» GOAL OF THE EXERCISE: Within the material below, how many lines carry the word "Jahr"? Only that number is wanted.

» DATA PROVIDED:

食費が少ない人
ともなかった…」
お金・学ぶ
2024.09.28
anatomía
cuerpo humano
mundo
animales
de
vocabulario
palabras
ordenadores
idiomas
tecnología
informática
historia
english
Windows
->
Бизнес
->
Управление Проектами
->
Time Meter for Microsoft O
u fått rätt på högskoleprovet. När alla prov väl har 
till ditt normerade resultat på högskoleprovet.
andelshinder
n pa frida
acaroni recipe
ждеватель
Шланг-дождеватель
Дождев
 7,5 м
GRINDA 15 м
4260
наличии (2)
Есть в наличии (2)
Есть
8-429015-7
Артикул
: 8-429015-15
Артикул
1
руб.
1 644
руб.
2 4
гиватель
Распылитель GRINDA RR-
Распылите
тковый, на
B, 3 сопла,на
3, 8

--

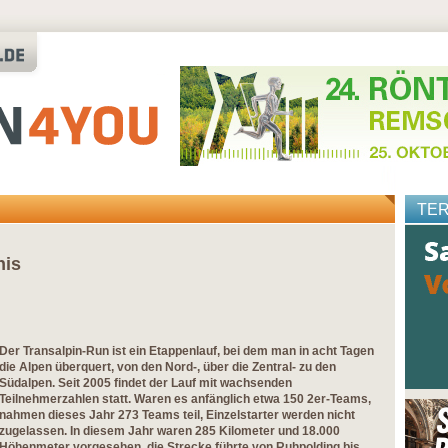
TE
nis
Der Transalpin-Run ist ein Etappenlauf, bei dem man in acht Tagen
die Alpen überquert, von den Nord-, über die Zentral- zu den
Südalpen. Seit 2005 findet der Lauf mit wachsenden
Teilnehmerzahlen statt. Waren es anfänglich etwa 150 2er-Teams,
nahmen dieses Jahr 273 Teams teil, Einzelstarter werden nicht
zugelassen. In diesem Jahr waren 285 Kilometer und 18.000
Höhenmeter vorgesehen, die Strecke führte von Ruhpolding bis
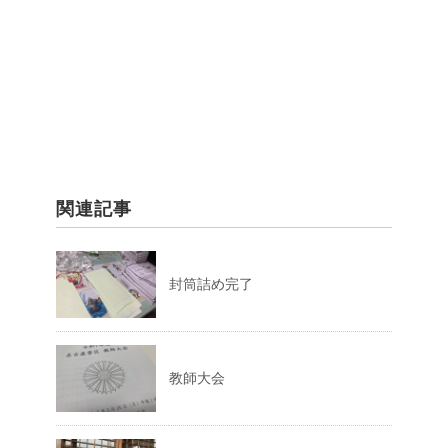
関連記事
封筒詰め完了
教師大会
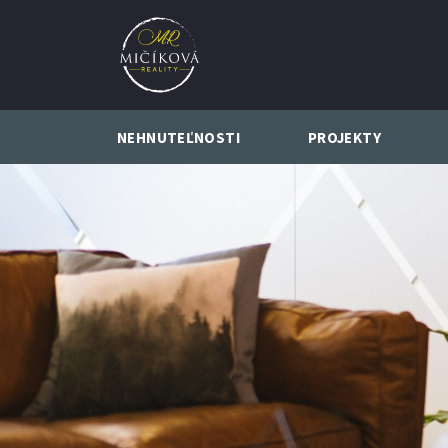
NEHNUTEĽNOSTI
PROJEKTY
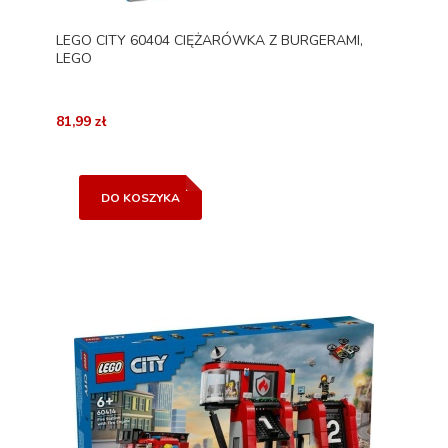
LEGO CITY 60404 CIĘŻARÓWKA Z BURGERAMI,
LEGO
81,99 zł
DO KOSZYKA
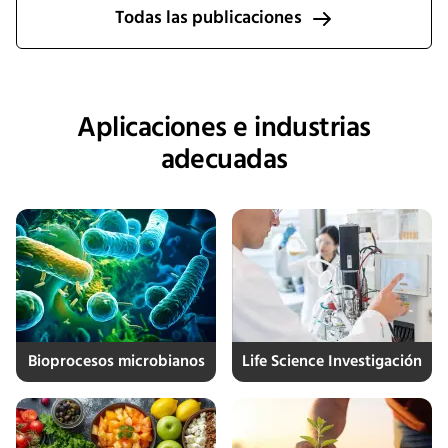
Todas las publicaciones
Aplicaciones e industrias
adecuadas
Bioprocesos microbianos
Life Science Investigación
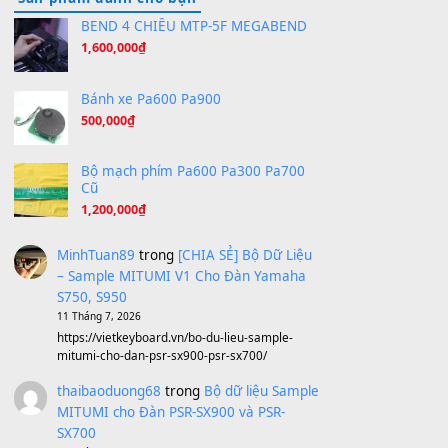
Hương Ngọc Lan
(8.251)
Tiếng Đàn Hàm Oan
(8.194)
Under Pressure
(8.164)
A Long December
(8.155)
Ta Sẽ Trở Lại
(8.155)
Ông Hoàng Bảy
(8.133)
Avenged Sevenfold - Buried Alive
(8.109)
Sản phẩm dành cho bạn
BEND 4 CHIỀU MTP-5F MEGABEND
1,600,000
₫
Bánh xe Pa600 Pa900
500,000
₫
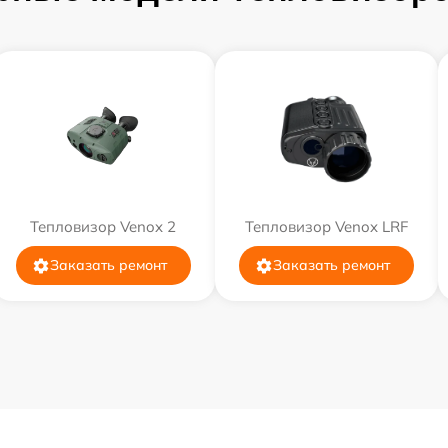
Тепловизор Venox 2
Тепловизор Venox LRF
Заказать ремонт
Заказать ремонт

* * *

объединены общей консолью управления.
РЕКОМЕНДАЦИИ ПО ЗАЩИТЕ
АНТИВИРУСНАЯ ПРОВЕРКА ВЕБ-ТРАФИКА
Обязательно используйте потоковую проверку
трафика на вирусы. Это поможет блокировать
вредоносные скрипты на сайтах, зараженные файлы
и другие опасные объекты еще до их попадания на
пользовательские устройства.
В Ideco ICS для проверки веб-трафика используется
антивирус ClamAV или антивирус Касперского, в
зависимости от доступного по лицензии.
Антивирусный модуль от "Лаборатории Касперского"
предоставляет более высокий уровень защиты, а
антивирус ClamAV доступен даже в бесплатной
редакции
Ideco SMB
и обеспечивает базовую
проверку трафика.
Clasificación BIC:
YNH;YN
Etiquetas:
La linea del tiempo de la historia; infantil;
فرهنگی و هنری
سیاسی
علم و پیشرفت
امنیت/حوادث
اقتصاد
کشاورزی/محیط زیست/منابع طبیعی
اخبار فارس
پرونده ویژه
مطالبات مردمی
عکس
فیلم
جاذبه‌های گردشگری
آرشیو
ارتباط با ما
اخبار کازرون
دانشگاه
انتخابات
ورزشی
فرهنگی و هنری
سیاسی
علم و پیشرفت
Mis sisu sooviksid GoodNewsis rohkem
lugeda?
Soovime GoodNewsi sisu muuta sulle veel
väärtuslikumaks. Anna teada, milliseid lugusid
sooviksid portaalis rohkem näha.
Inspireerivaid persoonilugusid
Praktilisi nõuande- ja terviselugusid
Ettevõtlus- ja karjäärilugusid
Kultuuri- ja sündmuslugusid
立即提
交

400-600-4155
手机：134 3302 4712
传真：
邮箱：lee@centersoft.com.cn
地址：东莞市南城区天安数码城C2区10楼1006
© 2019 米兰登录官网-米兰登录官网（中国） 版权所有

» ANSWER FOR THIS EXERCISE: 2